* _Brief_:
A faithful copy is required of the lines from the top of the entries through the line that contains "pyautogui.click(x=<x>, y=<y>)", both included, with no pictures.

[Stored data]

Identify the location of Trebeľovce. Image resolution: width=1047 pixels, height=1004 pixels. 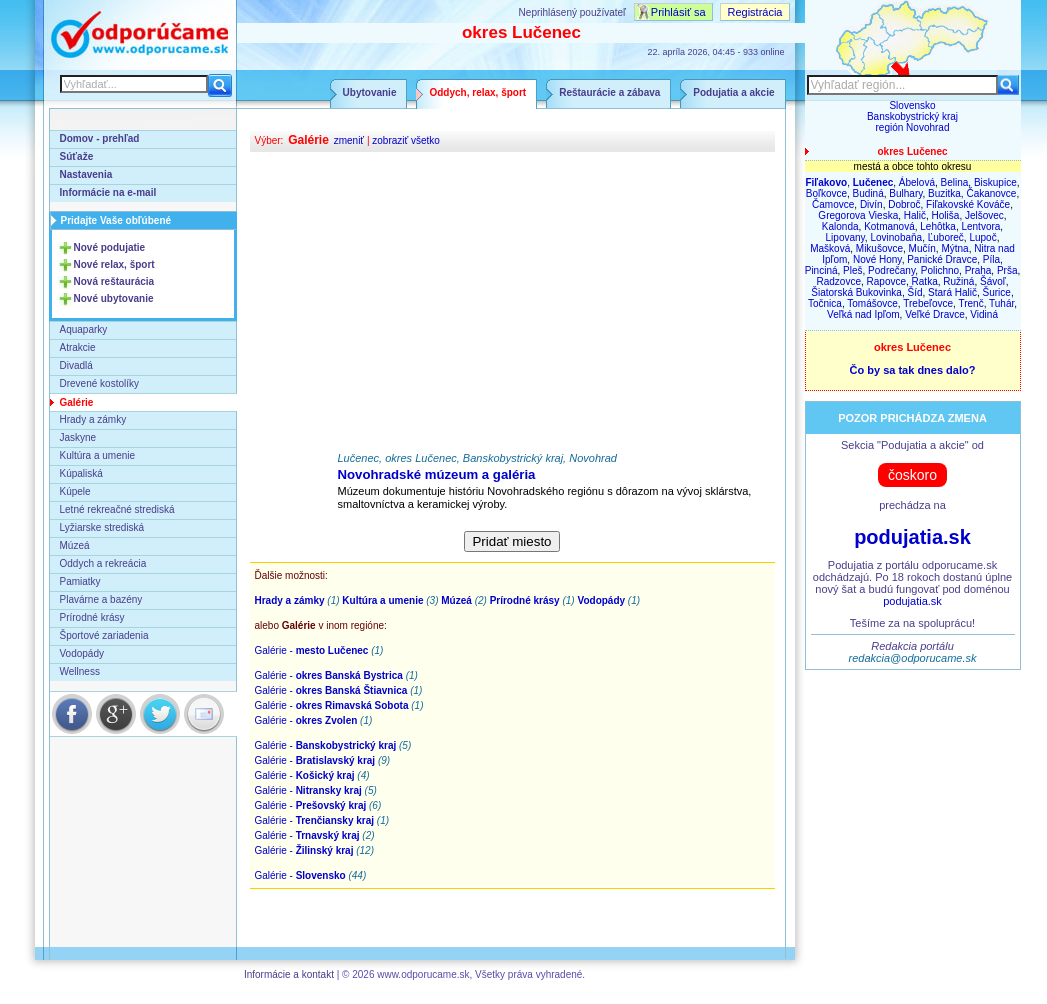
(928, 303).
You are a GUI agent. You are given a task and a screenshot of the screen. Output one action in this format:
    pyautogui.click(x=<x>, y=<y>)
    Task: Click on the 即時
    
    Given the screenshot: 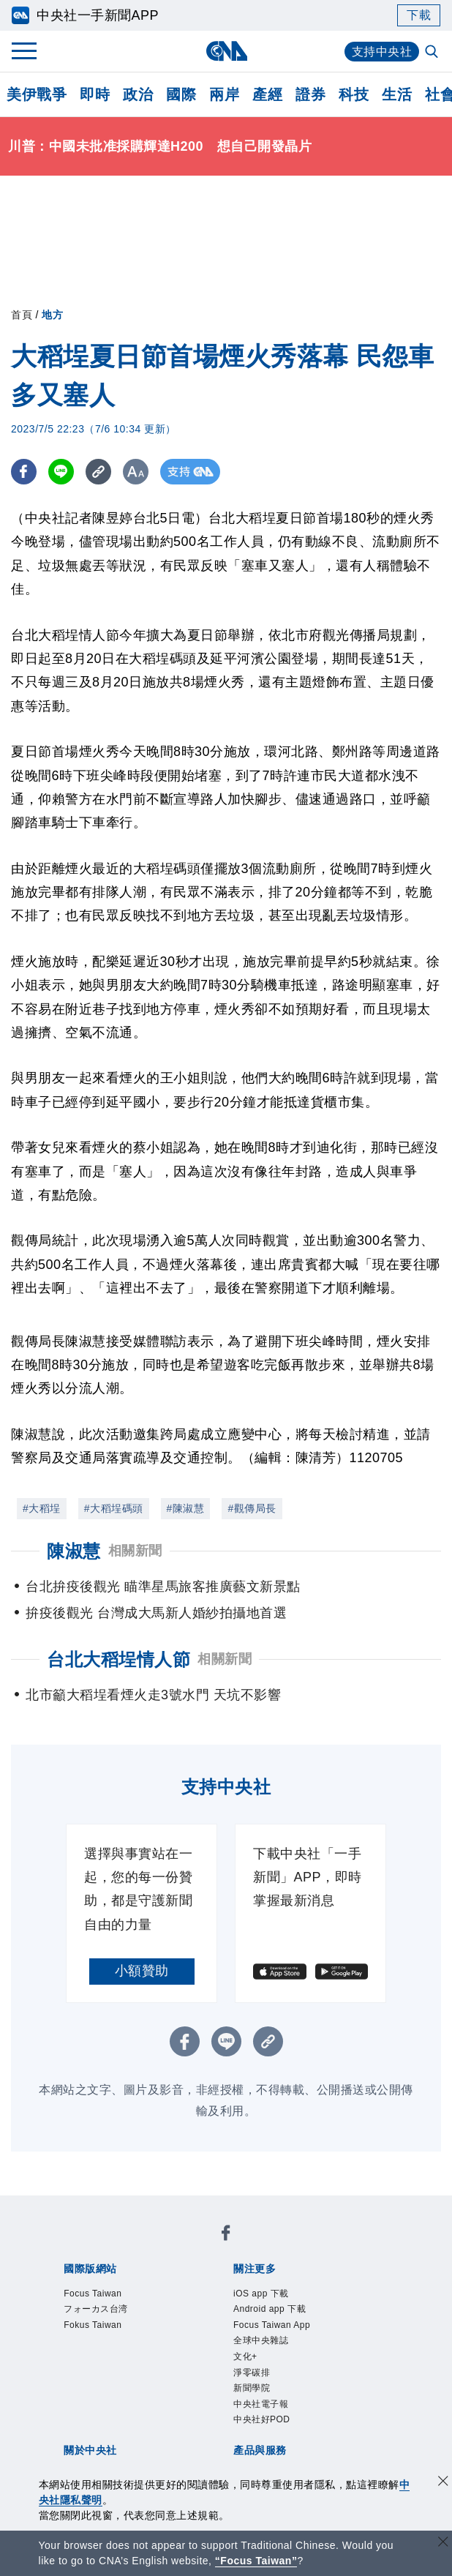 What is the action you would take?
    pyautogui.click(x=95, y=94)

* _Answer for this exercise_:
Identify the location of Trebeľovce. Image resolution: width=1047 pixels, height=1004 pixels. 
(928, 303).
You are a GUI agent. You are given a task and a screenshot of the screen. Output one action in this format:
    pyautogui.click(x=<x>, y=<y>)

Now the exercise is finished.